Le traître est démasqué

Hans-Josef Klauck

Judas, un disciple de Jésus, p. 94s

 

          Judas sortit immédiatement, il faisait nuit. La notation chronologique à la fin de cette péricope évangélique a une haute valeur symbolique. Elle couple la figure de Judas avec le dualisme de la lumière et des ténèbres qui court tout au long de la première moitié de l’évangile de Jean. Judas quitte le groupe des disciples.

          Il quitte le cercle lumineux autour de Jésus, lui qui est la lumière du monde en personne. Il pénètre dans le domaine des ténèbres pour coopérer à cette action dont parle déjà le Prologue de l’évangile de Jean (1,5) : Et la lumière brille dans les ténèbres, et les ténèbres ne l’ont point comprise. Pour Jésus, la nuit est imminente qui éteindra son existence terrestre (9,4), et qui rend nécessaire cette nouvelle forme de sa présence dans l’Esprit dont parlent les discours d’adieux qui suivent.
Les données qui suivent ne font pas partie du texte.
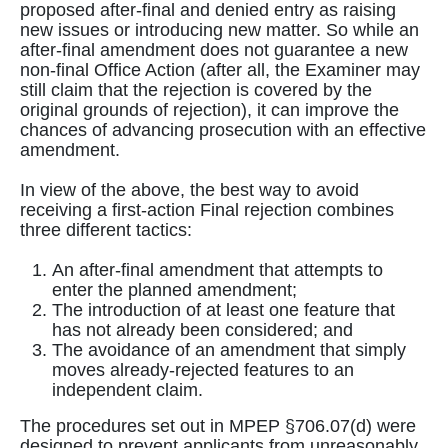
proposed after-final and denied entry as raising
new issues or introducing new matter. So while an
after-final amendment does not guarantee a new
non-final Office Action (after all, the Examiner may
still claim that the rejection is covered by the
original grounds of rejection), it can improve the
chances of advancing prosecution with an effective
amendment.
In view of the above, the best way to avoid
receiving a first-action Final rejection combines
three different tactics:
An after-final amendment that attempts to
enter the planned amendment;
The introduction of at least one feature that
has not already been considered; and
The avoidance of an amendment that simply
moves already-rejected features to an
independent claim.
The procedures set out in MPEP §706.07(d) were
designed to prevent applicants from unreasonably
          Judas erre dans cette nuit dans laquelle, selon Jésus (11,10), on trébuche : Si quelqu’un marche de nuit, il trébuche parce que la lumière n’est pas en lui. La parole brève avec laquelle se termine le récit concernant le départ du traître recueille encore une fois toute l’obscurité de ces événements, une conclusion pleine de force, mais qui, pour l’évangéliste, devient seulement le fond obscur  d’où se détache la parole relative à la glorification de Jésus qui va suivre.

          Donnons la parole à Cyrillonas le Syrien (VI° siècle), plus pour la qualité poétique de son commentaire que pour la qualité théologique : Qui a jamais vu un festin inouï où le vautour a mangé avec les onze colombes ? Qui a jamais vu un festin aussi admirable auquel la taupe, le fils des ténèbres, a pris part en même temps que l’aigle ? Le soir venu, Judas quitte la salle du festin, et les disciples restèrent dans une paix profonde. La salle du festin s’est réjouie, car les ténèbres s’étaient éloignées des douze, et le bouc s’était enfui. Le hibou qui se glorifiait des ténèbres quitta les colombes et vola au-dehors, en croassant. Alors la demeure devint lumineuse, dans laquelle le soleil caché séjournait avec ses rayons ; elle se réjouit parce que la vipère maudite s’en était enfouie.